The market thinks the Fed is in good hands and it seems clear that for the moment Janet Yellen already has the gravitas that her two predecessors, Messrs Greenspan and Bernanke earned over many years.
Last night she wandered up Capitol Hill to deliver the postponed testimony to the US Senate, which was delayed due to the weather a couple of weeks back. Yellen gave the market the sense that Her Fed would be a continuation of the Bernanke Fed.
The key for markets, as CommSecs Craig James put it this morning in a note to clients was that “the tone was more dovish than commentary provided two weeks ago. Yellen said the Fed would be on alert to make sure recent economic weakness was due to cold weather than a fundamental slowdown.” Which provided a lift to stocks.
So with 10 minutes to go before the close the Dow is up 0.28%, the Nasdaq up 0.46% and the S&P is currently on track for a new closing high up 6 points to 1,851 for a gain of 0.32%.
Across the ditch in Europe stocks were down until Yellen’s address having been hit by weaker than expected Spanish GDP (+0.2%), German unemployment stuck at 6.8% and low German CPI which printed at 0.5% slightly lower than expected. At the close the FTSE managed a small rally up 0.12% but continental stocks were lower with the DAX down 0.76%, the CAC barely changed down 0.02% while stocks in Milan and madrid were down 0.38% and 0.59% respectively.
Locally on the ASX overnight the SPI 200 March Futures contract is up 21 points to 5416 bid.
On global FX markets the Aussie has bounced nicely from a test of 89 cents in early European trade overnight to 0.8960 this morning down every so slightly day on day. While not an Aussie specific bounce, it was dragged higher by US dollar losses against the Pound and Euro, the Aussie’s performance was solid and reinforces the box it has been trading in recently.
Nicholas Darvas didn’t amass $2 million back in the 50’s trading by being a duffer and his box approach while I think is more suited to stocks has some resonance in markets everywhere.
So it is with the Aussie at the moment as you can see in the chart below.

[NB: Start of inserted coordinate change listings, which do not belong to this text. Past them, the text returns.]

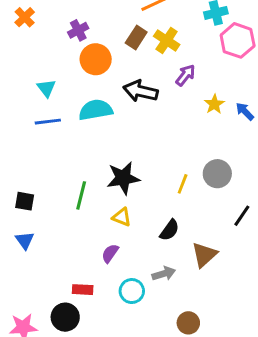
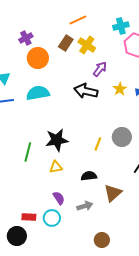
black arrow: (141, 91) -> (86, 91), moved
yellow triangle: (122, 217) -> (56, 167), turned -32
black semicircle: (169, 230) -> (89, 176), turned -133
purple semicircle: (110, 253) -> (59, 198), moved, turned 112
cyan circle: (132, 291) -> (52, 218), moved

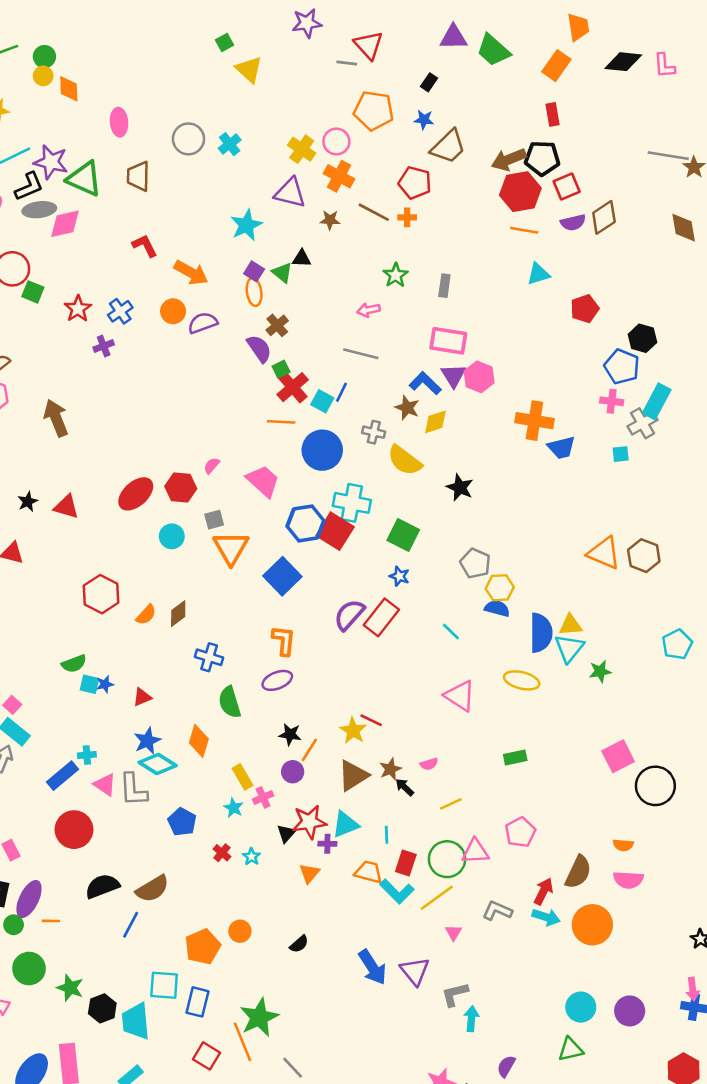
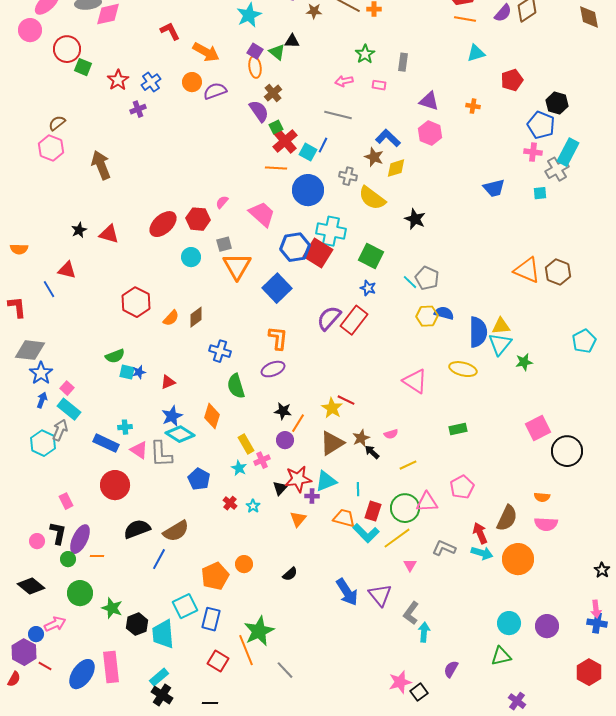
purple semicircle: (573, 223) -> (503, 13), turned -36
pink rectangle: (448, 341) -> (379, 85), moved, size x0.5
purple triangle: (453, 376) -> (429, 101), moved, turned -40
orange cross: (534, 421) -> (473, 106), moved, size x0.5
yellow hexagon: (500, 588) -> (427, 316), moved
cyan line: (451, 632) -> (410, 282), moved
blue rectangle: (62, 776) -> (106, 443), turned 65
red arrow: (543, 891) -> (480, 533), turned -50
cyan square: (164, 985) -> (185, 606), turned -30
gray L-shape: (455, 994) -> (411, 613), turned -40

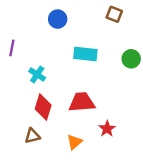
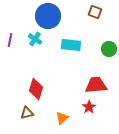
blue circle: (58, 19) -> (48, 16), size x1.6
cyan cross: (37, 74) -> (35, 39), moved
red trapezoid: (82, 102) -> (96, 85), moved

Trade the range until it breaks.
Euro is back at 1.3713 off a low of 1.3641 while GBP is at 1.6687 off a low of 1.6615. USDJPY has regained 102 this morning and sits at 102.07. These lockstep correlations are a worry.
On commodity markets Gold is largely unchanged on the day at $1228 oz. So while Gold didn’t do too much over the past 24 hours my system suggests that we are on track for a move down to $1313 which is my fast moving average. A move to here would be usual and which we have seen multiple times in GBP recently which has found support on my fast moving average.
We’ll see how it looks over the next few days.
Nymex Crude is down 0.28% to $102.30 Bbl and copper is at $3.24 lb. On the Ags corn lost 1.65%, wheat a massive 2.96% and soybeans fell 0.98%.
On the data front it is a big day for Asia with the South Korean manufacturing BSI out along with industrial and service sector production. In Japan we get unemployment, housing starts and CPI while in Australia private sector credit is released. Tonight is pretty big too with the release of German retail sales, French Consumer spending, Italian CPI and the more important EU wide CPI which will give a strong lead to what Mario Draghi and his ECB colleagues will do with monetary policy next month and whether they will embark on the QE path. In the US we get the next read of GDP for Q4.